L’auteur qui vous parle est garçon de ferme. Il montre le rôle des femmes et la part prépondérante de celles-ci dans la bonne marche du monde rural durant la première guerre mondiale. Ce texte est un témoignage unique et littéraire sur le rôle capital réservé aux exploitantes agricoles, garçons de ferme, déserteurs et soldats affectés aux travaux agricoles. Bien avant les villes, le monde agricole se féminise.
Franc-parleur, Joseph nous transporte dans sa vie. La guerre n’est pas le sujet mais seulement la toile de fond de ses aventures au sein des exploitations agricoles.
Aucune propagande ni prosélytisme ne ressort de ce texte. Aucun des personnages n’a entendu l’appel aux femmes lancé par le president du conseil de l’époque, demandant aux paysannes de se mobiliser pour continuer les moissons et les travaux de la ferme. C’est un monde ou les hommes adultes sont absents.
Joseph Ligneau évoque la frustration amoureuse des femmes, il arrive qu’elles cèdent à une liaison adultérine. Cette écriture est en opposition totale avec la littérature de l’époque, lénifiante à souhait, expliquant que ces femmes avaient « tenu bon » et n’avaient jamais cédé au scandale grâce au contrôle moral exercé par les « belles mères ».
Aucun auteur n’a pensé à décrire ce monde paysan dirigé par des femmes, alors que la presse a largement couvert au cours de la guerre la vie des femmes des villes et banlieues dans les usines. C’est un ouvrage unique qui vous fera découvrir une vérité toute crue mais toujours sincère.

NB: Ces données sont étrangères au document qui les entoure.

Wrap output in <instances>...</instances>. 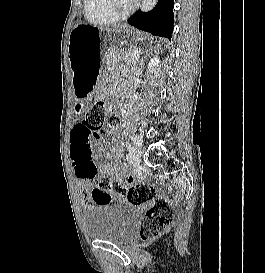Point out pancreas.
I'll return each mask as SVG.
<instances>
[{
    "label": "pancreas",
    "instance_id": "1",
    "mask_svg": "<svg viewBox=\"0 0 265 273\" xmlns=\"http://www.w3.org/2000/svg\"><path fill=\"white\" fill-rule=\"evenodd\" d=\"M134 52L132 51H127L123 54L119 53V52H114L110 57L111 60L109 62V64L111 66L117 65L119 62L124 61L126 64L130 65V66H135L137 61L135 60V58L132 56Z\"/></svg>",
    "mask_w": 265,
    "mask_h": 273
}]
</instances>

Maisons-Laffitte, le 30 avril 2017
Didier Touchet
Chapitre 1. La ferme Vallée
Figure 1 Carte postale les-Granges-le-Roi (Seine-et-Oise) - Intérieur de la ferme Vallée / Daubernet Editeur / Collection Pascaline Vallée
Cela faisait déjà un an que j’étais à la ferme. Toujours nourri, couché, blanchi… mais pas payé ! Bah ! Dans l’ensemble je ne me plaignais pas. La patronne avait continué l’habitude du patron. Une pièce de cent sous, à peu près tous les 15 jours ! Cela peut sembler peu de choses, mais représentait quand même 7 à 8 gros romans à 0.65 frs pièce, prix d’époque. De ces gros romans de Pierre Decourcelle, de Gustave Aimard, Michel Joraco, Jean de la Hire etc… tous romans d’aventures historiques, de sioux sur le sentier de la guerre, que je dévorais couché dans mon lit, à la lueur d’une lampe tempête fonctionnant au pétrole, et ce, tard dans la nuit. Plusieurs fois la patronne m’avait rappelé à l’ordre : « assez lu pour ce soir, demain il faut se lever à 5 heures comme d’habitude ». J’éteignais aussitôt et attendais avec impatience le lendemain soir pour continuer cette lecture. A travers une lucarne mal bouchée, la lumière filtrait dans les interstices et, de la façon dont était placé le lit de la patronne, elle aurait pu me dire le lendemain matin, jusqu’à quelle heure j’avais brûlé le pétrole, qui n’était pas fait pour lire des romans et les aventures de Marcel Dunot, le « roi des boxeurs ». Jour après jour, j’avais remédié à cela, en obstruant la lucarne avec de la paille, des vieux sacs, et je sortais dans la cour pour vérifier si la lumière était toujours visible ! Dans son coin, « Mouton » lorsqu’il n’était pas couché, mâchonnait son foin de ses vieilles dents jaunies. Comme moi, il sentait moins l’air froid, et nous nous tenions chaud mutuellement. Les mêmes travaux périodiques se répétèrent au cours des années 1915 et 1916. Pour préciser : Toussaint 1916, époque à laquelle je quittais la ferme Vallée Victor.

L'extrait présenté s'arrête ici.